After rock-bottom interest rates during the first phase of the COVID-19 pandemic, mortgage chickens have finally come home to roost. In October 2021, the average US mortgage interest rate for a 30-year fixed rate mortgage was just 2.99%. As of this writing, it’s 6.66%. Ouch. With such an increase, combined with extreme competition in many housing markets, as well as a shortage of homes available to anyone who wants to buy them, it is no wonder that many people are bidding for cash on a house. Is it a good idea to give up taking out a mortgage and buy cash (if you can afford it)? Maybe not.

1. Homes are not a liquid asset

While the mainstream wisdom in this country states that home ownership is the only key to wealth (spoiler alert: it’s not the only way), homes aren’t a liquid asset like cash in a savings account or even an investment account. A liquid asset is something you own that can easily and quickly be converted into cash. A home you own does not fall under this designation because of all the hurdles you would have to jump through to sell it. If you had $300,000 in cash and spent all or even most of it buying a house, and then had an emergency where you needed a large sum of money, you would be really in a difficult situation. You can try to sell your house, but there is no guarantee that you will be able to find a qualified buyer quickly. And if you did, you’d still need to wait for the sale to close if your buyer used a mortgage to purchase your home, which would likely take 30-45 days.

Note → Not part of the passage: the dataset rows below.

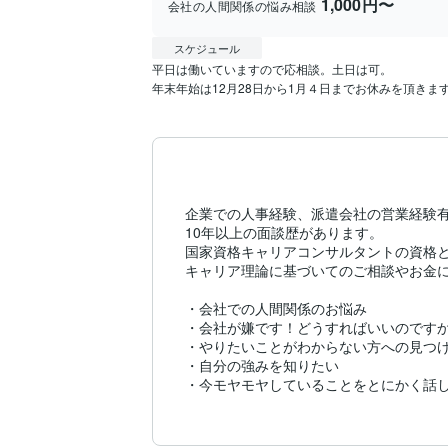
1,000円〜
会社の人間関係の悩み相談
スケジュール
平日は働いていますので応相談。土日は可。

年末年始は12月28日から1月４日までお休みを頂きま
企業での人事経験、派遣会社の営業経験有
10年以上の面談歴があります。

国家資格キャリアコンサルタントの資格と
キャリア理論に基づいてのご相談やお金に
・会社での人間関係のお悩み

・会社が嫌です！どうすればいいのですか
・やりたいことがわからない方への見つけ
・自分の強みを知りたい

・今モヤモヤしていることをとにかく話し
・気になることがある

・これからどんな生き方をすれば良いのか
・自分にとってベストなことは何か知りた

2. You may not have money for repairs…

Another problem with paying cash for a home is that you may find yourself unable to pay for repairs. Ideally, you don’t buy a home (cash or otherwise) without having a home inspection done. However, a home inspection will not reveal everything. You might move into your house and after a few weeks or months have to replace your air conditioner or water heater. If you paid cash for your home and found yourself without solid savings, you may have to go into debt to finance expensive repairs.

3. …Or renovations

If you tie up all your money on buying your home, you could find yourself with no money to undertake fun renovations. Maybe your new house has good bones, but the kitchen is a bit old-fashioned and you really like to cook and entertain. You may have to wait a bit and save some money to pay for a kitchen renovation. It’s not a tragedy, of course, but it might be a little disappointing if you’ve rented houses all your adult life and were thrilled to finally make your own home the perfect home for you.

4. You may need to pay

If you’re determined to buy a house with cash and avoid a high mortgage interest rate, you may have to settle for the house you can afford with cash. While it’s a bad idea to live beyond your means and try to buy more homes than you can afford, you may be able to buy a more expensive home if you get a mortgage. If your cash reserves are $200,000, but a mortgage calculator shows you can comfortably afford a $300,000 home with a mortgage, based on your income and other bills, you risk missing out on the opportunity to buy something you’ll really like for more money.

What to do instead

Buying a house with a mortgage is certainly not a tragedy; even billionaire investor Warren Buffett is a fan of the traditional 30-year fixed-rate mortgage. And if the thought of being stuck with a mortgage payment for 30 years is too much to bear, you can opt for a 15-year mortgage or go with a mortgage lender that offers even more flexibility with loan terms. Although a 20% down payment is recommended, if you have plenty of cash, you can make a larger down payment without tying up all of your money in buying your home. In fact, making a bigger down payment will make you a more attractive buyer to both home sellers and mortgage lenders. And even if you’re stuck with a higher interest rate than you wanted, you can refinance when rates come back down.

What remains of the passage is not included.